Say it ain't so is Loopy capital raiding pension funds country wide. Stealing from lowly civil servants And teachers. SHAME

 

https://www.google.co.uk/amp/s/seekingalpha.com/amp/article/1846072-loop-capital-11th-annual-public-pension-report-any-improvements-this-year

 

On a weighted average basis, the funded status for the 247 state pension funds declined by two percentage points. The number of states with improvements in their weighted average funded status was confined to a precious few.

Thirty-one states continue to struggle with making their full Annual Required Contributions due to the continuing trend of reduced federal support for states and ongoing pressure on state budgets from slow revenue growth.

Because of the time lag involved in realizing savings from pension reform measures, the overall decline in funded status from 2011 to 2012 does not provide a sense that the legislative progress in reducing pension costs is being translated into a reduction in state fiscal stress as of yet.

Moreover, the progress previously made by Rhode Island and some other states is being unwound by controversies over the use of alternative investments, legal challenges to pension reform legislation, and resurgent union campaigns to stop pension reform progress.

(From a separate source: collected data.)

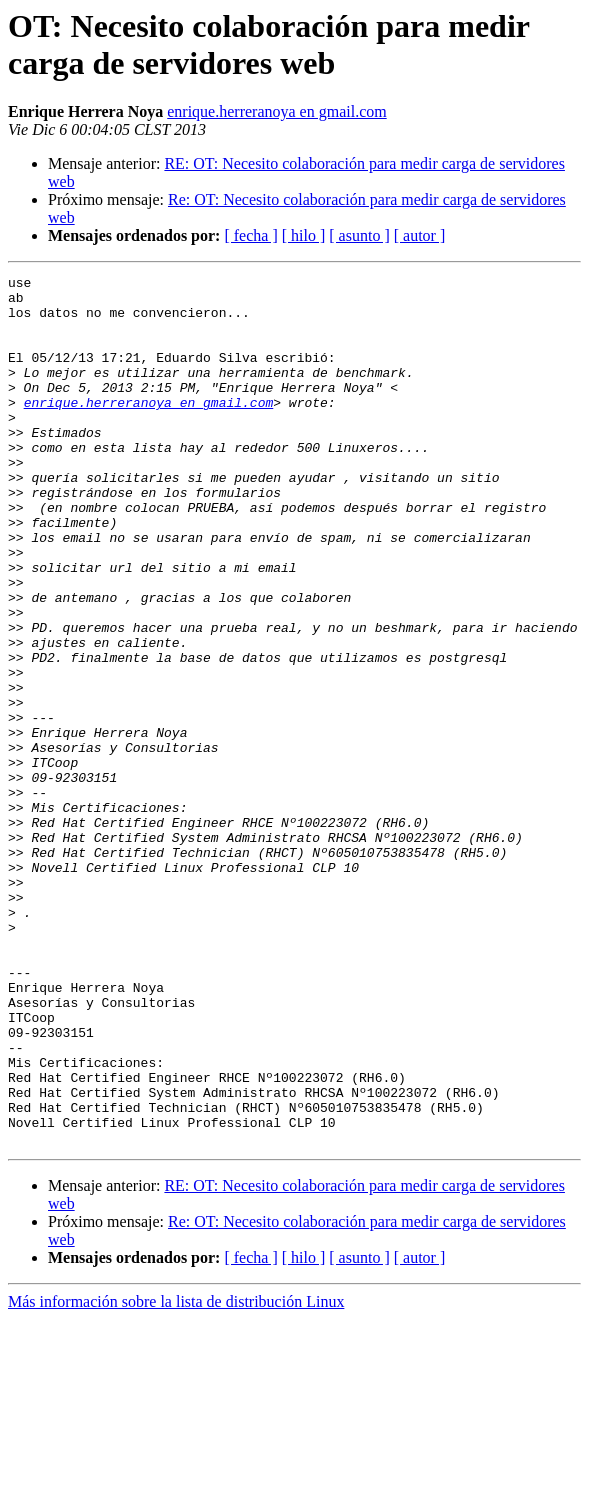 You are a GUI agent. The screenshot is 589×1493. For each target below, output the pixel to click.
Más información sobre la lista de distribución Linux (176, 1475)
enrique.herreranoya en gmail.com (276, 111)
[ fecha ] (250, 235)
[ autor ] (420, 235)
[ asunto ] (359, 235)
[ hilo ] (304, 235)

With new GAAP pension accounting requirements coming into effect, the confusion about the performance of pension plans is likely to increase. The fact that Moody's, has decided to create their own system of pension evaluation rather than rely on the new GAAP underscores the growing confusion over how best to evaluate these systems.

The tepid recovery, the ongoing pension crisis in Illinois, Chicago, Detroit, and the severe underfunding in Puerto Rico suggest that public policy will remain guided by the severe pension problems of the few instead of the performance that most states are experiencing.